### Your objective:
Only those lines from the one with "Pneumatici auto, SUV e veicoli" through the last line of the material belong in the answer, each repeated exactly.

### Given records:
++++++++++
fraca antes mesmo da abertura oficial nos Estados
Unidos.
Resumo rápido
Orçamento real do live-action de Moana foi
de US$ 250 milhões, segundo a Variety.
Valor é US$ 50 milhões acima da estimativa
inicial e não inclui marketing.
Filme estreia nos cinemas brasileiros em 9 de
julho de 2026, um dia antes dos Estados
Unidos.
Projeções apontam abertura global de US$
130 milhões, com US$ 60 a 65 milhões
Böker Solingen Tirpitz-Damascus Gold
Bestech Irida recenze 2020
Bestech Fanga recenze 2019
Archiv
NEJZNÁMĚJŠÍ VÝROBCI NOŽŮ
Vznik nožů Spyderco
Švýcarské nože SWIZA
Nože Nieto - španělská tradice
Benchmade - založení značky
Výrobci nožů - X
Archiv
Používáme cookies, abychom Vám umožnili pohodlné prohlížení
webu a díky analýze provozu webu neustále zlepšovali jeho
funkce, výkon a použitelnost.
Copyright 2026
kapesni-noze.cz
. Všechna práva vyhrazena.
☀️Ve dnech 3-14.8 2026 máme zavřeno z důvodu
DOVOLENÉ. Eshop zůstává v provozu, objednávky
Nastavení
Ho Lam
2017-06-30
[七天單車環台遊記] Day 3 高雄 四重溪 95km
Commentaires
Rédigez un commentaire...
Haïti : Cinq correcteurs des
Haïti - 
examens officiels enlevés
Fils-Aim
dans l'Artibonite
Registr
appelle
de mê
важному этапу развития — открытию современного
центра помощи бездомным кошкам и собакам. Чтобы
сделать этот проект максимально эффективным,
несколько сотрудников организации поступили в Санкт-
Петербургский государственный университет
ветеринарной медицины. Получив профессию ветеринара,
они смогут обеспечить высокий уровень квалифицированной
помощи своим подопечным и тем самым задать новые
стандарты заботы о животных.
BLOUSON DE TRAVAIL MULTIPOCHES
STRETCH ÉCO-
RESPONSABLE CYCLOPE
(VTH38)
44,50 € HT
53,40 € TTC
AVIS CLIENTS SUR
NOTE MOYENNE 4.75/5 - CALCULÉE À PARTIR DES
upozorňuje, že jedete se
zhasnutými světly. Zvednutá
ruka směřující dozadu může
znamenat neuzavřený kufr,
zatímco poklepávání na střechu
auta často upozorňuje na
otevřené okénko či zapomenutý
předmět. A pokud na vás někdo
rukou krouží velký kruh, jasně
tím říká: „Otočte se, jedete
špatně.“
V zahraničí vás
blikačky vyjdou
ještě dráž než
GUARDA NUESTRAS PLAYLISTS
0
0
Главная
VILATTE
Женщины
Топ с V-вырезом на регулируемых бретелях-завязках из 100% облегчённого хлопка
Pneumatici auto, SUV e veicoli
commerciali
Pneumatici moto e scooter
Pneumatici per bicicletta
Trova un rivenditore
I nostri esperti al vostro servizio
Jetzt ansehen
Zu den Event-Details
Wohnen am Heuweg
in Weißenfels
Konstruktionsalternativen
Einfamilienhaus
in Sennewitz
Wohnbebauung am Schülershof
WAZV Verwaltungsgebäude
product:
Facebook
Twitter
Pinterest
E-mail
++++++++++
### Exercise result:
Pneumatici auto, SUV e veicoli
commerciali
Pneumatici moto e scooter
Pneumatici per bicicletta
Trova un rivenditore
I nostri esperti al vostro servizio
Jetzt ansehen
Zu den Event-Details
Wohnen am Heuweg
in Weißenfels
Konstruktionsalternativen
Einfamilienhaus
in Sennewitz
Wohnbebauung am Schülershof
WAZV Verwaltungsgebäude
product:
Facebook
Twitter
Pinterest
E-mail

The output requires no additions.